Activity
How many lines of the data contain the word "group"? Give only that number.

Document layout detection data
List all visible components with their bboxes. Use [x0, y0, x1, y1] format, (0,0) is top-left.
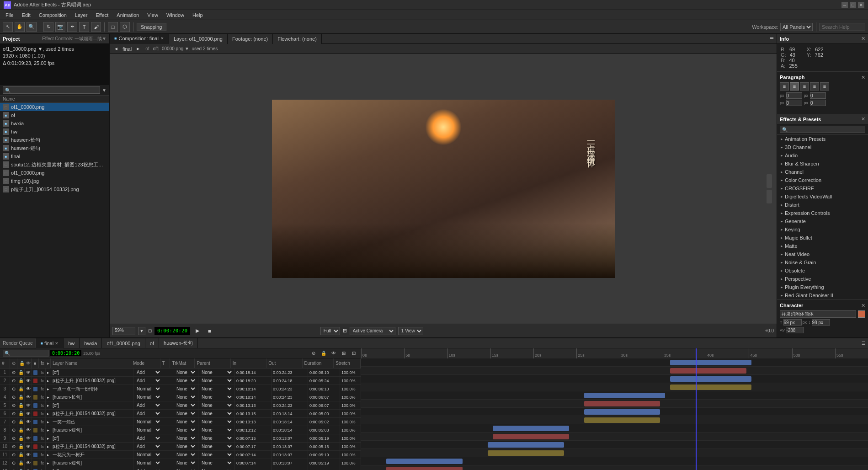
layer-vis-btn[interactable]: 👁 [25, 443, 32, 451]
layer-parent-select[interactable]: None [198, 451, 235, 459]
effect-category-item[interactable]: ▸Generate [777, 217, 868, 225]
tab-comp-close[interactable]: ✕ [160, 36, 164, 41]
layer-row[interactable]: 6 ⊙ 🔒 👁 fx ▸ p粒子上升_[00154-00332].png] No… [0, 410, 361, 418]
layer-expand-btn[interactable]: ▸ [46, 426, 51, 434]
tab-final-close[interactable]: ✕ [55, 341, 59, 346]
layer-mode-select[interactable]: NormalAddScreenMultiplyOverlay [133, 434, 163, 443]
trk-mat-dropdown[interactable]: None [175, 394, 197, 400]
layer-trk-btn[interactable] [163, 434, 173, 443]
align-left-btn[interactable]: ≡ [780, 82, 789, 91]
parent-dropdown[interactable]: None [200, 468, 233, 470]
layer-lock-btn[interactable]: 🔒 [17, 377, 25, 385]
clone-tool[interactable]: ⬡ [120, 22, 130, 32]
leading-input[interactable] [812, 319, 830, 326]
comp-nav-prev[interactable]: ◄ [112, 45, 120, 53]
layer-parent-select[interactable]: None [198, 369, 235, 377]
layer-mode-select[interactable]: NormalAddScreenMultiplyOverlay [133, 401, 163, 410]
layer-lock-btn[interactable]: 🔒 [17, 385, 25, 393]
layer-row[interactable]: 10 ⊙ 🔒 👁 fx ▸ p粒子上升_[00154-00332].png] N… [0, 443, 361, 451]
text-tool[interactable]: T [79, 22, 89, 32]
layer-vis-btn[interactable]: 👁 [25, 369, 32, 377]
keyframe-bar[interactable] [488, 442, 564, 448]
keyframe-bar[interactable] [670, 385, 751, 390]
trk-mat-dropdown[interactable]: None [175, 411, 197, 417]
mode-dropdown[interactable]: NormalAddScreenMultiplyOverlay [135, 419, 161, 425]
parent-dropdown[interactable]: None [200, 427, 233, 433]
layer-trk-mat-select[interactable]: None [173, 443, 198, 451]
project-item[interactable]: ■hwxia [0, 119, 109, 128]
trk-mat-dropdown[interactable]: None [175, 468, 197, 470]
layer-parent-select[interactable]: None [198, 410, 235, 418]
tab-flowchart[interactable]: Flowchart: (none) [273, 34, 322, 44]
layer-row[interactable]: 12 ⊙ 🔒 👁 fx ▸ [huawen-短句] NormalAddScree… [0, 459, 361, 467]
minimize-button[interactable]: ─ [841, 2, 848, 8]
parent-dropdown[interactable]: None [200, 460, 233, 466]
trk-mat-dropdown[interactable]: None [175, 435, 197, 441]
font-name-input[interactable] [780, 310, 856, 318]
layer-trk-btn[interactable] [163, 418, 173, 426]
effect-category-item[interactable]: ▸Magic Bullet [777, 234, 868, 242]
select-tool[interactable]: ↖ [3, 22, 13, 32]
menu-effect[interactable]: Effect [92, 11, 112, 19]
font-color-swatch[interactable] [858, 310, 865, 318]
keyframe-bar[interactable] [584, 417, 660, 423]
tl-btn-live[interactable]: ⊡ [350, 349, 358, 358]
timeline-search-input[interactable] [3, 350, 48, 357]
paragraph-close[interactable]: ✕ [861, 75, 865, 80]
layer-solo-btn[interactable]: ⊙ [10, 459, 17, 467]
layer-expand-btn[interactable]: ▸ [46, 451, 51, 459]
layer-expand-btn[interactable]: ▸ [46, 385, 51, 393]
justify-btn[interactable]: ≡ [810, 82, 819, 91]
rotate-tool[interactable]: ↻ [43, 22, 53, 32]
layer-mode-select[interactable]: NormalAddScreenMultiplyOverlay [133, 426, 163, 434]
effect-category-item[interactable]: ▸Matte [777, 242, 868, 250]
layer-row[interactable]: 11 ⊙ 🔒 👁 fx ▸ 一花只为一树开 NormalAddScreenMul… [0, 451, 361, 459]
layer-lock-btn[interactable]: 🔒 [17, 369, 25, 377]
layer-solo-btn[interactable]: ⊙ [10, 443, 17, 451]
project-item[interactable]: ■hw [0, 128, 109, 136]
layer-parent-select[interactable]: None [198, 385, 235, 393]
tracking-input[interactable] [786, 327, 804, 333]
project-search-input[interactable] [3, 86, 100, 94]
layer-color-swatch[interactable] [32, 410, 39, 418]
layer-vis-btn[interactable]: 👁 [25, 401, 32, 410]
keyframe-bar[interactable] [488, 450, 564, 456]
layer-mode-select[interactable]: NormalAddScreenMultiplyOverlay [133, 410, 163, 418]
timeline-panel-menu[interactable]: ☰ [859, 341, 868, 346]
project-file-list[interactable]: □of1_00000.png■of■hwxia■hw■huawen-长句■hua… [0, 103, 109, 337]
layer-trk-btn[interactable] [163, 369, 173, 377]
parent-dropdown[interactable]: None [200, 369, 233, 375]
project-item[interactable]: ■huawen-长句 [0, 136, 109, 144]
layer-expand-btn[interactable]: ▸ [46, 377, 51, 385]
layer-trk-btn[interactable] [163, 377, 173, 385]
close-button[interactable]: ✕ [858, 2, 864, 8]
effect-category-item[interactable]: ▸Red Giant Denoiser II [777, 291, 868, 299]
layer-parent-select[interactable]: None [198, 459, 235, 467]
effect-category-item[interactable]: ▸Blur & Sharpen [777, 160, 868, 168]
layer-trk-mat-select[interactable]: None [173, 385, 198, 393]
layer-solo-btn[interactable]: ⊙ [10, 426, 17, 434]
layer-trk-btn[interactable] [163, 451, 173, 459]
layer-lock-btn[interactable]: 🔒 [17, 393, 25, 401]
render-queue-tab[interactable]: Render Queue [0, 341, 36, 346]
layer-mode-select[interactable]: NormalAddScreenMultiplyOverlay [133, 393, 163, 401]
timeline-tab-huawen[interactable]: huawen-长句 [159, 338, 198, 348]
character-close[interactable]: ✕ [861, 303, 865, 309]
pen-tool[interactable]: ✒ [67, 22, 77, 32]
mode-dropdown[interactable]: NormalAddScreenMultiplyOverlay [135, 411, 161, 417]
mode-dropdown[interactable]: NormalAddScreenMultiplyOverlay [135, 394, 161, 400]
keyframe-bar[interactable] [386, 467, 462, 470]
effects-search-input[interactable] [780, 126, 865, 133]
parent-dropdown[interactable]: None [200, 386, 233, 392]
layer-vis-btn[interactable]: 👁 [25, 434, 32, 443]
project-item[interactable]: ■huawen-短句 [0, 144, 109, 152]
comp-viewer[interactable]: 一点一点一滴一份情怀 [110, 54, 777, 324]
tl-btn-solo[interactable]: ⊙ [309, 349, 318, 358]
mode-dropdown[interactable]: NormalAddScreenMultiplyOverlay [135, 386, 161, 392]
snapping-button[interactable]: Snapping [137, 23, 166, 31]
layer-trk-mat-select[interactable]: None [173, 434, 198, 443]
effect-category-item[interactable]: ▸Animation Presets [777, 135, 868, 143]
keyframe-area[interactable] [361, 358, 868, 470]
layer-expand-btn[interactable]: ▸ [46, 410, 51, 418]
hand-tool[interactable]: ✋ [15, 22, 25, 32]
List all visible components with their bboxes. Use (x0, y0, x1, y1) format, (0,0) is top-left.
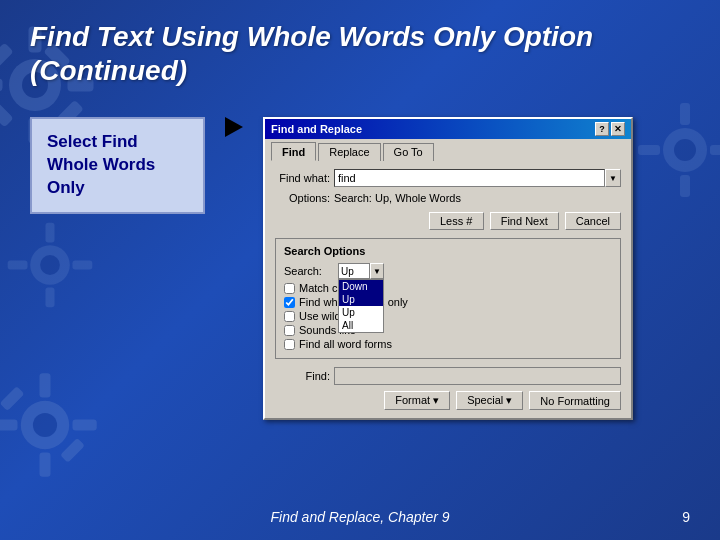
search-direction-value: Up (338, 263, 370, 279)
find-what-input[interactable] (334, 169, 605, 187)
match-case-row: Match case (284, 282, 612, 294)
find-replace-dialog: Find and Replace ? ✕ Find Replace Go To … (263, 117, 633, 420)
dialog-tabs: Find Replace Go To (265, 139, 631, 161)
search-option-up[interactable]: Up (339, 306, 383, 319)
body-area: Select Find Whole Words Only Find and Re… (30, 117, 690, 420)
options-label: Options: (275, 192, 330, 204)
options-text: Search: Up, Whole Words (334, 192, 461, 204)
top-buttons-row: Less # Find Next Cancel (275, 212, 621, 230)
use-wildcards-checkbox[interactable] (284, 311, 295, 322)
footer: Find and Replace, Chapter 9 9 (0, 509, 720, 525)
search-option-down[interactable]: Down (339, 280, 383, 293)
find-what-dropdown-arrow[interactable]: ▼ (605, 169, 621, 187)
search-direction-popup: Down Up Up All (338, 279, 384, 333)
footer-text: Find and Replace, Chapter 9 (271, 509, 450, 525)
find-what-field-container: ▼ (334, 169, 621, 187)
find-all-word-forms-row: Find all word forms (284, 338, 612, 350)
search-direction-row: Search: Up ▼ Down Up Up All (284, 263, 612, 279)
tab-goto[interactable]: Go To (383, 143, 434, 161)
page-number: 9 (682, 509, 690, 525)
main-content: Find Text Using Whole Words Only Option … (0, 0, 720, 440)
dialog-title: Find and Replace (271, 123, 362, 135)
find-next-button[interactable]: Find Next (490, 212, 559, 230)
label-box-text: Select Find Whole Words Only (47, 131, 188, 200)
find-bottom-row: Find: (275, 367, 621, 385)
dialog-body: Find what: ▼ Options: Search: Up, Whole … (265, 161, 631, 418)
find-bottom-input[interactable] (334, 367, 621, 385)
search-options-group: Search Options Search: Up ▼ Down (275, 238, 621, 359)
tab-replace[interactable]: Replace (318, 143, 380, 161)
tab-find[interactable]: Find (271, 142, 316, 161)
final-buttons-row: Format ▾ Special ▾ No Formatting (275, 391, 621, 410)
search-option-all[interactable]: All (339, 319, 383, 332)
match-case-checkbox[interactable] (284, 283, 295, 294)
find-all-word-forms-checkbox[interactable] (284, 339, 295, 350)
find-whole-words-checkbox[interactable] (284, 297, 295, 308)
format-button[interactable]: Format ▾ (384, 391, 450, 410)
options-row: Options: Search: Up, Whole Words (275, 192, 621, 204)
find-all-word-forms-label: Find all word forms (299, 338, 392, 350)
less-button[interactable]: Less # (429, 212, 484, 230)
label-box: Select Find Whole Words Only (30, 117, 205, 214)
no-formatting-button[interactable]: No Formatting (529, 391, 621, 410)
cancel-button[interactable]: Cancel (565, 212, 621, 230)
sounds-like-checkbox[interactable] (284, 325, 295, 336)
find-whole-words-row: Find whole words only (284, 296, 612, 308)
find-what-row: Find what: ▼ (275, 169, 621, 187)
search-options-title: Search Options (284, 245, 612, 257)
svg-rect-19 (40, 453, 51, 477)
search-option-up-highlight[interactable]: Up (339, 293, 383, 306)
search-direction-arrow[interactable]: ▼ (370, 263, 384, 279)
dialog-close-button[interactable]: ✕ (611, 122, 625, 136)
dialog-help-button[interactable]: ? (595, 122, 609, 136)
search-direction-label: Search: (284, 265, 334, 277)
find-what-label: Find what: (275, 172, 330, 184)
search-direction-dropdown[interactable]: Up ▼ Down Up Up All (338, 263, 384, 279)
dialog-window-controls: ? ✕ (595, 122, 625, 136)
arrow-container (225, 117, 243, 167)
sounds-like-row: Sounds like (284, 324, 612, 336)
arrow-icon (225, 117, 243, 137)
use-wildcards-row: Use wildcards (284, 310, 612, 322)
find-label2: Find: (275, 370, 330, 382)
page-title: Find Text Using Whole Words Only Option … (30, 20, 690, 87)
svg-rect-23 (60, 438, 85, 463)
dialog-titlebar: Find and Replace ? ✕ (265, 119, 631, 139)
special-button[interactable]: Special ▾ (456, 391, 523, 410)
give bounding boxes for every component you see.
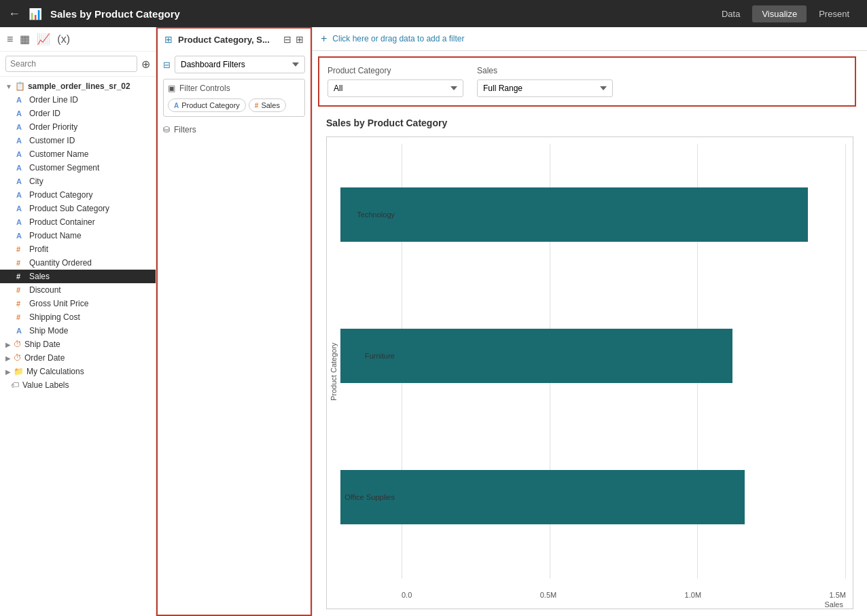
sidebar-item-product-category[interactable]: A Product Category	[0, 188, 156, 202]
item-label: Gross Unit Price	[29, 299, 88, 308]
type-badge: A	[16, 137, 26, 145]
type-badge: A	[16, 232, 26, 240]
type-badge: A	[16, 150, 26, 158]
product-category-select[interactable]: All Technology Furniture Office Supplies	[328, 79, 463, 97]
bar-row-office-supplies: Office Supplies	[340, 453, 846, 541]
back-button[interactable]: ←	[8, 7, 20, 21]
item-label: Ship Mode	[29, 326, 68, 336]
bar-label: Technology	[340, 211, 400, 219]
x-tick: 0.0	[402, 591, 412, 599]
type-badge: A	[16, 204, 26, 213]
x-tick: 0.5M	[540, 591, 556, 599]
sidebar-item-customer-segment[interactable]: A Customer Segment	[0, 161, 156, 175]
sidebar-item-value-labels[interactable]: 🏷 Value Labels	[0, 378, 156, 392]
pill-sales[interactable]: # Sales	[249, 98, 286, 112]
dashboard-filters-icon: ⊟	[163, 60, 171, 70]
sidebar-item-profit[interactable]: # Profit	[0, 242, 156, 256]
datasource-item[interactable]: ▼ 📋 sample_order_lines_sr_02	[0, 79, 156, 93]
filter-icon: ▣	[168, 84, 175, 93]
type-badge: A	[16, 123, 26, 131]
expand-arrow: ▶	[5, 341, 11, 348]
group-label: Ship Date	[24, 340, 60, 349]
sidebar-item-sales[interactable]: # Sales	[0, 270, 156, 283]
sidebar-item-gross-unit-price[interactable]: # Gross Unit Price	[0, 297, 156, 310]
panel-grid-icon[interactable]: ⊞	[296, 34, 304, 45]
y-axis-label: Product Category	[327, 144, 340, 599]
folder-icon: 📁	[14, 367, 24, 376]
group-label: Order Date	[24, 353, 65, 363]
bars-container: Technology Furniture	[340, 144, 846, 588]
sidebar-item-ship-mode[interactable]: A Ship Mode	[0, 324, 156, 338]
sidebar-item-my-calculations[interactable]: ▶ 📁 My Calculations	[0, 365, 156, 378]
filters-section: ⛁ Filters	[163, 122, 305, 137]
sidebar-item-quantity-ordered[interactable]: # Quantity Ordered	[0, 256, 156, 270]
sidebar-item-ship-date[interactable]: ▶ ⏱ Ship Date	[0, 338, 156, 351]
type-badge: #	[16, 313, 26, 321]
bar-row-furniture: Furniture	[340, 312, 846, 400]
type-badge: A	[16, 191, 26, 199]
line-chart-icon[interactable]: 📈	[37, 33, 50, 46]
type-badge: A	[16, 164, 26, 172]
search-input[interactable]	[5, 56, 137, 72]
product-category-label: Product Category	[328, 66, 463, 75]
item-label: Value Labels	[22, 380, 69, 390]
filter-dropdown-row: ⊟ Dashboard Filters	[163, 56, 305, 73]
nav-data-button[interactable]: Data	[712, 5, 749, 22]
sidebar-item-product-container[interactable]: A Product Container	[0, 215, 156, 229]
sidebar-item-order-priority[interactable]: A Order Priority	[0, 120, 156, 134]
sidebar-item-order-id[interactable]: A Order ID	[0, 107, 156, 120]
type-badge: #	[16, 272, 26, 280]
chart-border: Product Category	[326, 137, 853, 609]
center-panel: ⊞ Product Category, S... ⊟ ⊞ ⊟ Dashboard…	[156, 27, 313, 616]
sidebar-item-shipping-cost[interactable]: # Shipping Cost	[0, 310, 156, 324]
table-icon[interactable]: ≡	[7, 33, 13, 46]
pill-type-badge: #	[255, 102, 259, 109]
bar-wrapper	[340, 187, 846, 242]
item-label: Order Line ID	[29, 95, 78, 105]
chart-title: Sales by Product Category	[326, 117, 853, 128]
filters-label: Filters	[174, 125, 196, 134]
filter-pill-row: A Product Category # Sales	[168, 98, 300, 112]
sidebar-item-product-name[interactable]: A Product Name	[0, 229, 156, 242]
add-field-button[interactable]: ⊕	[141, 58, 150, 71]
sidebar-item-customer-name[interactable]: A Customer Name	[0, 147, 156, 161]
sidebar-item-order-date[interactable]: ▶ ⏱ Order Date	[0, 351, 156, 365]
topbar-nav: Data Visualize Present	[712, 5, 859, 22]
clock-icon: ⏱	[14, 340, 22, 349]
active-filter-panel: Product Category All Technology Furnitur…	[318, 56, 856, 107]
add-filter-icon[interactable]: +	[321, 33, 327, 45]
tag-icon: 🏷	[11, 380, 19, 390]
item-label: Shipping Cost	[29, 312, 80, 322]
type-badge: A	[16, 327, 26, 335]
item-label: Order ID	[29, 109, 60, 118]
panel-table-icon[interactable]: ⊟	[283, 34, 291, 45]
item-label: Product Name	[29, 231, 82, 240]
sales-select[interactable]: Full Range Custom Range	[477, 79, 613, 97]
sidebar-item-product-sub-category[interactable]: A Product Sub Category	[0, 202, 156, 215]
sidebar-item-discount[interactable]: # Discount	[0, 283, 156, 297]
add-filter-text[interactable]: Click here or drag data to add a filter	[332, 34, 464, 43]
pill-product-category[interactable]: A Product Category	[168, 98, 246, 112]
topbar: ← 📊 Sales by Product Category Data Visua…	[0, 0, 867, 27]
type-badge: #	[16, 245, 26, 253]
bar-chart-icon[interactable]: ▦	[20, 33, 30, 46]
item-label: Profit	[29, 244, 48, 254]
item-label: City	[29, 177, 43, 186]
nav-visualize-button[interactable]: Visualize	[752, 5, 807, 22]
bar-label: Office Supplies	[340, 493, 400, 501]
nav-present-button[interactable]: Present	[809, 5, 859, 22]
sidebar-item-customer-id[interactable]: A Customer ID	[0, 134, 156, 147]
pill-label: Sales	[261, 101, 280, 109]
bar-label: Furniture	[340, 352, 400, 360]
filter-panel-icon: ⊞	[164, 34, 173, 45]
type-badge: #	[16, 286, 26, 294]
expand-arrow: ▼	[5, 83, 12, 90]
bar-technology	[340, 187, 808, 242]
expression-icon[interactable]: (x)	[57, 33, 70, 46]
sidebar-item-order-line-id[interactable]: A Order Line ID	[0, 93, 156, 107]
panel-header: ⊞ Product Category, S... ⊟ ⊞	[156, 27, 312, 50]
sidebar-item-city[interactable]: A City	[0, 175, 156, 188]
chart-icon: 📊	[29, 7, 42, 20]
bar-wrapper	[340, 470, 846, 524]
dashboard-filters-select[interactable]: Dashboard Filters	[175, 56, 305, 73]
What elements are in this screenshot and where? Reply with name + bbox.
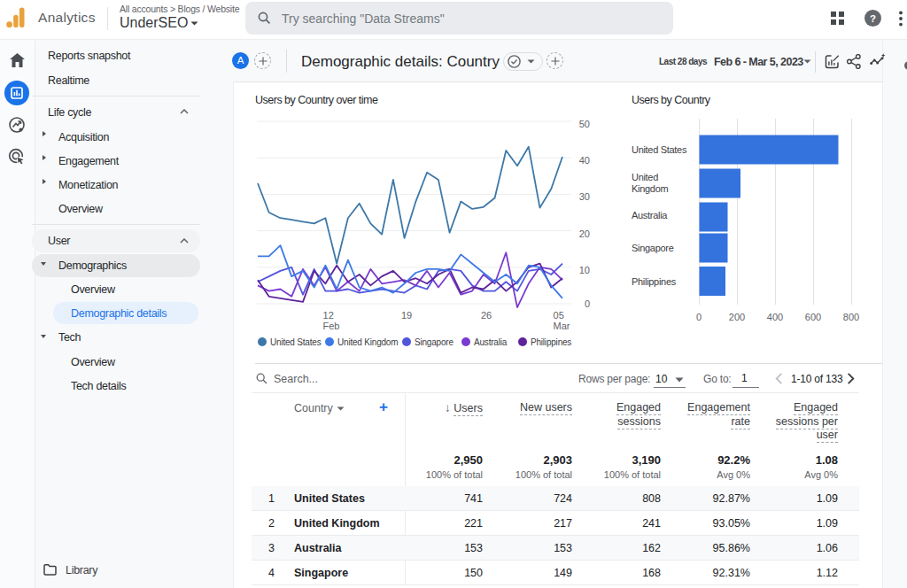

Response to this exercise
3